TASK TO CARRY OUT — If a line below falls between the line with "Economics GK" and the line with "(dirigenti e non dirigenti)", or is one of those two, output it exactly; output nothing else and no pictures.

-------- DATA SUPPLIED --------

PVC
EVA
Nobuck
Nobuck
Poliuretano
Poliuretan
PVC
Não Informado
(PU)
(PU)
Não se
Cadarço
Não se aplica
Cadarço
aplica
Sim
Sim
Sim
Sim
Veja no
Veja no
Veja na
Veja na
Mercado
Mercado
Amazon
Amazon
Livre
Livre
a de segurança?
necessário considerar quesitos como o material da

--------
-------- DATA SUPPLIED --------

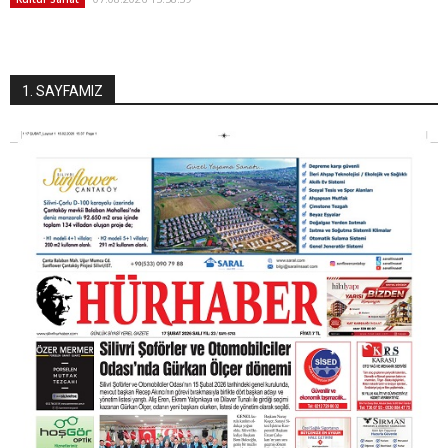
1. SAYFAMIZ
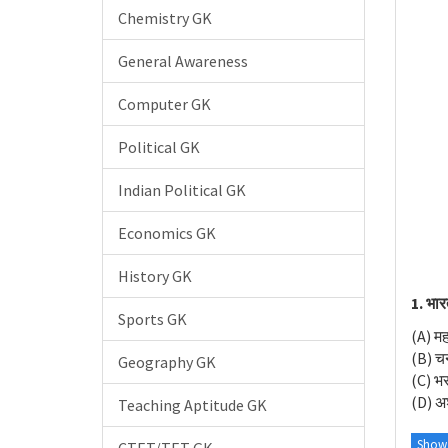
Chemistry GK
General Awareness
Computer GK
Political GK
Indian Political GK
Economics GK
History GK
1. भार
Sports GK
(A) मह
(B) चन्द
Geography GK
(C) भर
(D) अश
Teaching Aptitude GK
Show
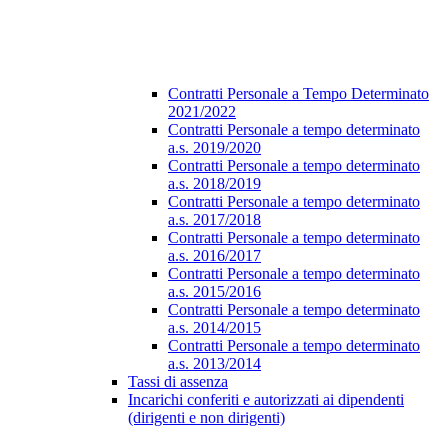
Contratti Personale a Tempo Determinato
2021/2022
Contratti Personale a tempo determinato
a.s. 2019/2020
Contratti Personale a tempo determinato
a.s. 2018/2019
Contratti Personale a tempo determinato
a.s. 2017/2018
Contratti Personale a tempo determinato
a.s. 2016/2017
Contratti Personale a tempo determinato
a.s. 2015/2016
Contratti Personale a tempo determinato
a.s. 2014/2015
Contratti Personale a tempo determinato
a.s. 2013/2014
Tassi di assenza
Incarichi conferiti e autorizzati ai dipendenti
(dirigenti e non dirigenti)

--------
-------- DATA SUPPLIED --------

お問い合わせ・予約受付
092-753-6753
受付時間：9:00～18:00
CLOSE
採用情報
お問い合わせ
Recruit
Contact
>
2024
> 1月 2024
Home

--------

ANSWER AREA —
Economics GK
History GK
1. भार
Sports GK
(A) मह
(B) चन्द
Geography GK
(C) भर
(D) अश
Teaching Aptitude GK
Show
Contratti Personale a Tempo Determinato
2021/2022
Contratti Personale a tempo determinato
a.s. 2019/2020
Contratti Personale a tempo determinato
a.s. 2018/2019
Contratti Personale a tempo determinato
a.s. 2017/2018
Contratti Personale a tempo determinato
a.s. 2016/2017
Contratti Personale a tempo determinato
a.s. 2015/2016
Contratti Personale a tempo determinato
a.s. 2014/2015
Contratti Personale a tempo determinato
a.s. 2013/2014
Tassi di assenza
Incarichi conferiti e autorizzati ai dipendenti
(dirigenti e non dirigenti)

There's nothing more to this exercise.